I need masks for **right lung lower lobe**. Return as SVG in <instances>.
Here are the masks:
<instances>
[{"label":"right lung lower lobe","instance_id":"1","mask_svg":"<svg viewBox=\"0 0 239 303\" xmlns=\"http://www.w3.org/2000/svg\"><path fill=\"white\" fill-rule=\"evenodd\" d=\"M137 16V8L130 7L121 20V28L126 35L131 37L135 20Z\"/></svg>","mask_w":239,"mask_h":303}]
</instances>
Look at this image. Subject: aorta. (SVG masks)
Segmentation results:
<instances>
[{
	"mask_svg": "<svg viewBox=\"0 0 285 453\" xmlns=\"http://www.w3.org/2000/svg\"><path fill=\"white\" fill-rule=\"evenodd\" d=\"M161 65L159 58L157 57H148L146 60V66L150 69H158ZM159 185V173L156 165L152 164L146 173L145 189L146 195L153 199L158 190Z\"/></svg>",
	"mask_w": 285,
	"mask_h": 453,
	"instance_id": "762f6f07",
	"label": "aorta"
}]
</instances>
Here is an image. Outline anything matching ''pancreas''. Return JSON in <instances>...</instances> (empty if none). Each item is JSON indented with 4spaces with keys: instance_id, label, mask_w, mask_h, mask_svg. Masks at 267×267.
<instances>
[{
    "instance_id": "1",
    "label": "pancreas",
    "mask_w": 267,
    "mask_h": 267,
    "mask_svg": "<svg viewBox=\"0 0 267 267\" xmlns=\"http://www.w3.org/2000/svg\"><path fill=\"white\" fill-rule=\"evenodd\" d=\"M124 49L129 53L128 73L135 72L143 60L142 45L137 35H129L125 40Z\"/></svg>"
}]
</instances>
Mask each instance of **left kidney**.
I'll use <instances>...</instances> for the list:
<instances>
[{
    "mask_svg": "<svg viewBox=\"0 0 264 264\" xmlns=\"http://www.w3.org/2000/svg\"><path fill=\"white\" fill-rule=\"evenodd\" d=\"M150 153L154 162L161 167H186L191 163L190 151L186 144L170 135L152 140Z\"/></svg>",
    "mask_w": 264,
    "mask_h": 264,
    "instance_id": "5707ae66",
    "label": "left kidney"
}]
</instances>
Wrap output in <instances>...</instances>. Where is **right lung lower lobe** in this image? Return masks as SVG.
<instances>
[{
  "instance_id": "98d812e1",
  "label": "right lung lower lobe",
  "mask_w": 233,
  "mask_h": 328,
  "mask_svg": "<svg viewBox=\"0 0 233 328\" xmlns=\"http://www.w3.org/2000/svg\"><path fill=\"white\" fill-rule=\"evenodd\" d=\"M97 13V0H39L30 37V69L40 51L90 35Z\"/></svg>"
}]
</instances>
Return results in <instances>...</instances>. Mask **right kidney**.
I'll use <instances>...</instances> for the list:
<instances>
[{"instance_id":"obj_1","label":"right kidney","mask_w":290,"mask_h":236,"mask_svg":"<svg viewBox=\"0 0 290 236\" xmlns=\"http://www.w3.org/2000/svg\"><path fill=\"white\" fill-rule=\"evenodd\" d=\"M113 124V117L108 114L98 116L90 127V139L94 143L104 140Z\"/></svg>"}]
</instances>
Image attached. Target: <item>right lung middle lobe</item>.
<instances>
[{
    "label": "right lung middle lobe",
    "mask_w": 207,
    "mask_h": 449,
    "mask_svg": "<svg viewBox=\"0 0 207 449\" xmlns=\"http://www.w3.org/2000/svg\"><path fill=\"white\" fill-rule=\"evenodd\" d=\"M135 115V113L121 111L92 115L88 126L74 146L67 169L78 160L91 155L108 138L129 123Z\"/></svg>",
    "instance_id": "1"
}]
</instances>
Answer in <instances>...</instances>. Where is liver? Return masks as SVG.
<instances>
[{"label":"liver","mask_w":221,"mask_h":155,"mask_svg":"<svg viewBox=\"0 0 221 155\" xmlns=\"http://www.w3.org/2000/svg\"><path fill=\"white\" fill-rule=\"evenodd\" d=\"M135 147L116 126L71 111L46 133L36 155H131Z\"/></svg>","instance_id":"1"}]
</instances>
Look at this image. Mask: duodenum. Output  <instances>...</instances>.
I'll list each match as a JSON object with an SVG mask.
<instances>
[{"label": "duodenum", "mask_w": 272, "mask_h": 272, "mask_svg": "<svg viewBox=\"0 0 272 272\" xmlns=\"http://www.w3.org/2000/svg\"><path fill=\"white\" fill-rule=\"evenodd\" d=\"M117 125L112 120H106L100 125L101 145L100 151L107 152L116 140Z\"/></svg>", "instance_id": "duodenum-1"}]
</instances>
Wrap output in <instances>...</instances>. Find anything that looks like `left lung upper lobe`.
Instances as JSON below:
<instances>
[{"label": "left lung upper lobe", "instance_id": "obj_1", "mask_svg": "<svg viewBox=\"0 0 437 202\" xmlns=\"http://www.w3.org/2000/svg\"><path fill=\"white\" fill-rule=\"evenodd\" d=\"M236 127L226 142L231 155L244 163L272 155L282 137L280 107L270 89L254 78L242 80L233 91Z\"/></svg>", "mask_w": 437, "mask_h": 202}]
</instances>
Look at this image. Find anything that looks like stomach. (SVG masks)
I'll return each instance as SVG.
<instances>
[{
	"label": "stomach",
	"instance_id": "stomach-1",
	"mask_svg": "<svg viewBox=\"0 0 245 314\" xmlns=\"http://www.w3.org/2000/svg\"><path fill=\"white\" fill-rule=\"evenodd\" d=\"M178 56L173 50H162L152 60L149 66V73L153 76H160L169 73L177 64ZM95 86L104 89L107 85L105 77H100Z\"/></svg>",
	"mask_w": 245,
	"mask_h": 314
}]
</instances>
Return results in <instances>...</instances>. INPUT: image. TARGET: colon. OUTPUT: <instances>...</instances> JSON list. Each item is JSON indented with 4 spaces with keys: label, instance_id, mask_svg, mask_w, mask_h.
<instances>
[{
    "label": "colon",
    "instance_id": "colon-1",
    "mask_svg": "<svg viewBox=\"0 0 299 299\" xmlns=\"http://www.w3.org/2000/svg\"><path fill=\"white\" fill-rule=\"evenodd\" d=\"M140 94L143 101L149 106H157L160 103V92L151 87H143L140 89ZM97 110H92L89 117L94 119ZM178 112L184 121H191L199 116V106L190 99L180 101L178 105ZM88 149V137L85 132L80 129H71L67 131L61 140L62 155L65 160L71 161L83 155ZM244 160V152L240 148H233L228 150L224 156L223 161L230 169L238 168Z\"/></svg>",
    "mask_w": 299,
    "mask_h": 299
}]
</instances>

◆ ◆ ◆ ◆

- _Task to complete_: Write out all the material exactly.

- _Answer for this exercise_:
I need masks for **right lung lower lobe**. Return as SVG in <instances>.
Here are the masks:
<instances>
[{"label":"right lung lower lobe","instance_id":"1","mask_svg":"<svg viewBox=\"0 0 239 303\" xmlns=\"http://www.w3.org/2000/svg\"><path fill=\"white\" fill-rule=\"evenodd\" d=\"M137 16V8L130 7L121 20V28L126 35L131 37L135 20Z\"/></svg>","mask_w":239,"mask_h":303}]
</instances>
Look at this image. Subject: aorta. (SVG masks)
Segmentation results:
<instances>
[{
	"mask_svg": "<svg viewBox=\"0 0 285 453\" xmlns=\"http://www.w3.org/2000/svg\"><path fill=\"white\" fill-rule=\"evenodd\" d=\"M161 65L159 58L157 57H148L146 60V66L150 69H158ZM159 185V173L156 165L152 164L146 173L145 189L146 195L153 199L158 190Z\"/></svg>",
	"mask_w": 285,
	"mask_h": 453,
	"instance_id": "762f6f07",
	"label": "aorta"
}]
</instances>
Here is an image. Outline anything matching ''pancreas''. Return JSON in <instances>...</instances> (empty if none). Each item is JSON indented with 4spaces with keys: instance_id, label, mask_w, mask_h, mask_svg. Masks at 267×267.
<instances>
[{
    "instance_id": "1",
    "label": "pancreas",
    "mask_w": 267,
    "mask_h": 267,
    "mask_svg": "<svg viewBox=\"0 0 267 267\" xmlns=\"http://www.w3.org/2000/svg\"><path fill=\"white\" fill-rule=\"evenodd\" d=\"M124 49L129 53L128 73L135 72L143 60L142 45L137 35H129L125 40Z\"/></svg>"
}]
</instances>
Mask each instance of **left kidney**.
I'll use <instances>...</instances> for the list:
<instances>
[{
    "mask_svg": "<svg viewBox=\"0 0 264 264\" xmlns=\"http://www.w3.org/2000/svg\"><path fill=\"white\" fill-rule=\"evenodd\" d=\"M150 153L154 162L161 167H186L191 163L190 151L186 144L170 135L152 140Z\"/></svg>",
    "mask_w": 264,
    "mask_h": 264,
    "instance_id": "5707ae66",
    "label": "left kidney"
}]
</instances>
Wrap output in <instances>...</instances>. Where is **right lung lower lobe** in this image? Return masks as SVG.
<instances>
[{
  "instance_id": "98d812e1",
  "label": "right lung lower lobe",
  "mask_w": 233,
  "mask_h": 328,
  "mask_svg": "<svg viewBox=\"0 0 233 328\" xmlns=\"http://www.w3.org/2000/svg\"><path fill=\"white\" fill-rule=\"evenodd\" d=\"M97 13V0H39L30 37V69L40 51L90 35Z\"/></svg>"
}]
</instances>
Return results in <instances>...</instances>. Mask **right kidney**.
I'll use <instances>...</instances> for the list:
<instances>
[{"instance_id":"obj_1","label":"right kidney","mask_w":290,"mask_h":236,"mask_svg":"<svg viewBox=\"0 0 290 236\" xmlns=\"http://www.w3.org/2000/svg\"><path fill=\"white\" fill-rule=\"evenodd\" d=\"M113 124V117L108 114L98 116L90 127V139L94 143L104 140Z\"/></svg>"}]
</instances>
Image attached. Target: <item>right lung middle lobe</item>.
<instances>
[{
    "label": "right lung middle lobe",
    "mask_w": 207,
    "mask_h": 449,
    "mask_svg": "<svg viewBox=\"0 0 207 449\" xmlns=\"http://www.w3.org/2000/svg\"><path fill=\"white\" fill-rule=\"evenodd\" d=\"M135 115V113L121 111L92 115L88 126L74 146L67 169L78 160L91 155L108 138L129 123Z\"/></svg>",
    "instance_id": "1"
}]
</instances>
Answer in <instances>...</instances>. Where is liver? Return masks as SVG.
<instances>
[{"label":"liver","mask_w":221,"mask_h":155,"mask_svg":"<svg viewBox=\"0 0 221 155\" xmlns=\"http://www.w3.org/2000/svg\"><path fill=\"white\" fill-rule=\"evenodd\" d=\"M135 147L116 126L71 111L46 133L36 155H131Z\"/></svg>","instance_id":"1"}]
</instances>
Look at this image. Mask: duodenum. Output  <instances>...</instances>.
I'll list each match as a JSON object with an SVG mask.
<instances>
[{"label": "duodenum", "mask_w": 272, "mask_h": 272, "mask_svg": "<svg viewBox=\"0 0 272 272\" xmlns=\"http://www.w3.org/2000/svg\"><path fill=\"white\" fill-rule=\"evenodd\" d=\"M117 125L112 120H106L100 125L101 145L100 151L107 152L116 140Z\"/></svg>", "instance_id": "duodenum-1"}]
</instances>
Wrap output in <instances>...</instances>. Find anything that looks like `left lung upper lobe`.
Instances as JSON below:
<instances>
[{"label": "left lung upper lobe", "instance_id": "obj_1", "mask_svg": "<svg viewBox=\"0 0 437 202\" xmlns=\"http://www.w3.org/2000/svg\"><path fill=\"white\" fill-rule=\"evenodd\" d=\"M236 127L226 142L231 155L244 163L272 155L282 137L280 107L270 89L254 78L242 80L233 91Z\"/></svg>", "mask_w": 437, "mask_h": 202}]
</instances>
Look at this image. Find anything that looks like stomach. (SVG masks)
I'll return each instance as SVG.
<instances>
[{
	"label": "stomach",
	"instance_id": "stomach-1",
	"mask_svg": "<svg viewBox=\"0 0 245 314\" xmlns=\"http://www.w3.org/2000/svg\"><path fill=\"white\" fill-rule=\"evenodd\" d=\"M178 56L173 50H162L152 60L149 66V73L153 76H160L169 73L177 64ZM95 86L104 89L107 85L105 77H100Z\"/></svg>",
	"mask_w": 245,
	"mask_h": 314
}]
</instances>
Return results in <instances>...</instances>. INPUT: image. TARGET: colon. OUTPUT: <instances>...</instances> JSON list. Each item is JSON indented with 4 spaces with keys: label, instance_id, mask_svg, mask_w, mask_h.
<instances>
[{
    "label": "colon",
    "instance_id": "colon-1",
    "mask_svg": "<svg viewBox=\"0 0 299 299\" xmlns=\"http://www.w3.org/2000/svg\"><path fill=\"white\" fill-rule=\"evenodd\" d=\"M140 94L143 101L149 106H157L160 103V92L151 87H143L140 89ZM97 110H92L89 117L94 119ZM178 112L184 121H191L199 116V106L190 99L180 101L178 105ZM88 149V137L85 132L80 129H71L67 131L61 140L62 155L65 160L71 161L83 155ZM244 160V152L240 148H233L228 150L224 156L223 161L230 169L238 168Z\"/></svg>",
    "mask_w": 299,
    "mask_h": 299
}]
</instances>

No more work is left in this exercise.